Dunbar makes a sunny, funny rogue as Micky O’Neill, the seedy impresario of a second-rate Liverpool club with a largely Irish clientele. Micky is a born showman, but that’s of little help when he tries to show his customers the likes of Franc Cinatra, an aging singer who has ludicrously little in common with his famous namesake. Eager to increase his audience, and to impress the disapproving mother (Shirley-Ann Field) of his comely sweetheart, Nancy (Tara Fitzgerald), Micky books “Mr. X” (William Hootkins), a grandiloquent tenor who may or may not be Josef Locke, a popular singer who fled England years ago as a tax exile.

The bad news: Mr. X attracts, in addition to hundreds of paying customers, a grim police constable (David McCallum) obsessed with capturing Locke. The worse news: Mr. X is exposed as a fraud when he tries to get too friendly with one of Locke’s former sweethearts.

And the worst news of all: This particular former sweetheart is Nancy’s mother.

Right from the start, Hear My Song has an air of casually graceful loopiness, indicating that anything can happen and probably will. Two of Micky’s assistants pause from plastering advertising posters to dance a playful soft-shoe on a street corner — and are pleasantly surprised when a passer-by drops a coin in one of their hats. Later, after Micky decides to redeem himself by finding the real Jo Locke in rural Ireland, the impresario and his best buddy, Fintan (James Nesbitt), provide their own musical accompaniment for their road trip by breaking into song.

The secluded village where they actually find Locke seems like a far-flung suburb of Brigadoon, or at the very least an enchanted place where, as Fintan gravely insists, fairies work their spells.
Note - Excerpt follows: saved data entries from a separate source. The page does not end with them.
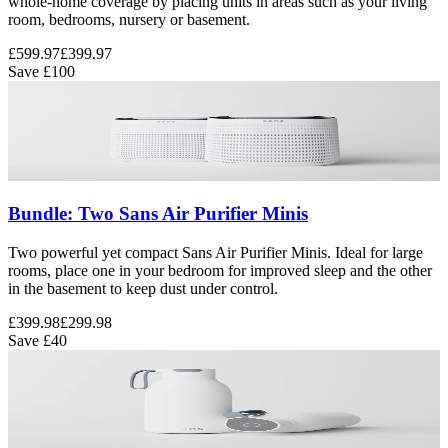
whole-home coverage by placing units in areas such as your living
room, bedrooms, nursery or basement.
£599.97
£399.97
Save
£100
Bundle: Two Sans Air Purifier Minis
Two powerful yet compact Sans Air Purifier Minis. Ideal for large
rooms, place one in your bedroom for improved sleep and the other
in the basement to keep dust under control.
£399.98
£299.98
Save
£40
Ever rational in the face of irrationality, Fintan insists that he and Micky must turn their jackets inside-out to ward off danger.

Locke, grandly played by Ned Beatty with a potent mix of gruff bemusement and self-aware sadness, rules this magical domain like some modern-day Prospero. But even the larger-than-life myth has a vulnerably human side. Locke understands far too well what’s in store for Micky if the impresario doesn’t go back to the woman he loves. “And I wouldn’t wish that on anyone,” Locke says. “Not even a contemptible little skitter like yourself.”
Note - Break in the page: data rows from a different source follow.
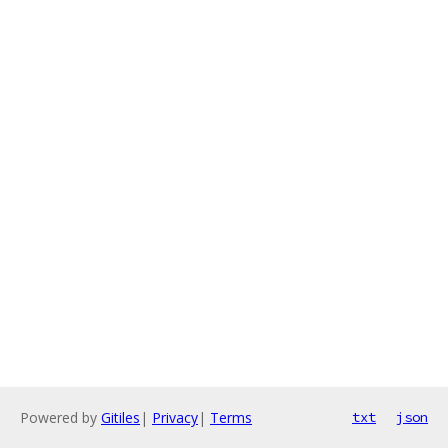
Powered by
Gitiles
|
Privacy
|
Terms
txt
json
At heart, Hear My Song is a tale of redemption, bountifully generous in providing everyone —yes, even Franc Cinatra — with a second chance.

Micky is a fidgety, furtive con artist, unabashedly gleeful as he coats his low-rent sleaze with happy-go-lucky charm: “There are givers, and there are takers. And then there are those who find a kind of giving in their taking. That’s me.” And yet, for all that, Micky’s a good lad at heart, something Dunbar makes abundantly clear in his engaging and energetic performance. All he needs is to be shaken up a little bit. Or, perhaps, dangled from a cliff. Jo Locke is more than willing to provide either service.
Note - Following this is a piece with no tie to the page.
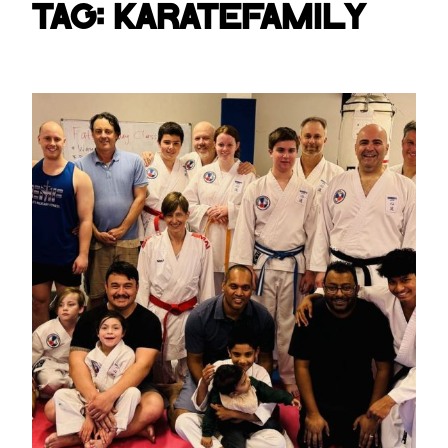
Tag:
karatefamily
Ned Beatty is splendid as Locke, dominating every scene in which he appears, and several more in which he’s nowhere to be seen. His Irish accent is subtle but persuasive, and his lip-synching is, if not flawless, aptly spirited. There is a real Jo Locke, by the way — the screenplay is very loosely based on events from his life. But the off-screen singing is done by Vernon Midgley, a tenor whose father, Walter Midgley, just happened to be one of the real Jo Locke’s rivals in performing during the 1940s and ‘50s.

Perky newcomer Tara Fitzgerald is a real find — you really believe that any man would traipse across the backroads of Ireland to win back her love. Shirley-Anne Field has a mature allure as the woman Locke left behind, then lived a very long time to regret it. And David McCallum is amusingly tenacious as someone else Locke left behind, but never regretted it for a moment.